Craig Wright calls himself to the stand in billion-dollar Bitcoin lawsuit - euphemized
https://decrypt.co/7634/kleiman-craig-wright-courtroom-showdown-florida
======
apo
> It all stems from a year-long lawsuit initiated by the estate of Dave
> Kleiman, a computer scientist who, according to the complaint, helped Wright
> “invent” Bitcoin under the pseudonym Satoshi Nakamoto. The lawsuit claims
> that when Kleiman died in April 2013, Wright engaged in a scheme to deny
> Kleiman of 1.1 million bitcoin that the former business partners jointly
> owned.

This is comedy gold. A letter purportedly signed by Kleiman references a
bizarre trust scheme involving a million bitcoin:

[https://assets.documentcloud.org/documents/2644014/Tulip-
Tru...](https://assets.documentcloud.org/documents/2644014/Tulip-Trust-
Redacted.pdf)

The judge's request is apparently based at least in part on this letter.

The letter references a "Key with ID C941FE6D," a PGP key Wright used to
fabricate evidence of being Satoshi.

[https://www.vice.com/en_us/article/jpgq3y/satoshis-pgp-
keys-...](https://www.vice.com/en_us/article/jpgq3y/satoshis-pgp-keys-are-
probably-backdated-and-point-to-a-hoax)

As such, the letter seems fake as a $3 bill. Hilariously, the Kleiman family
seems to consider it real.
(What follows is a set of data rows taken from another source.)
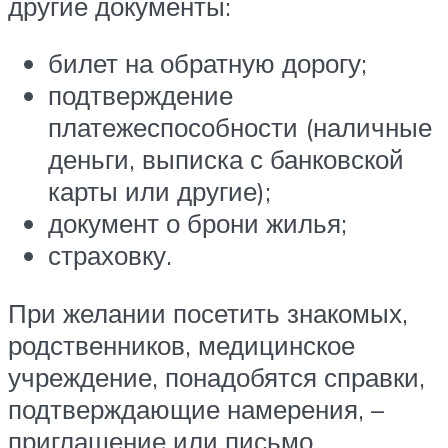
другие документы:
билет на обратную дорогу;
подтверждение
платежеспособности (наличные
деньги, выписка с банковской
карты или другие);
документ о брони жилья;
страховку.
При желании посетить знакомых,
родственников, медицинское
учреждение, понадобятся справки,
подтверждающие намерения, –
приглашение или письмо.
It's now being used to force Wright into proving he
controls the corresponding private keys.

We've been here before back when Wright said he'd provide cryptographic proof
of being Satoshi and furnished instead technobabble, mind games and deceit.

Instead of fleecing some technically illiterate folks out of cash, the
consequences here for deceit are legal sanctions against Wright to varying
degrees.

What goes around.

------
slappyjoe2000
The moment of... truth?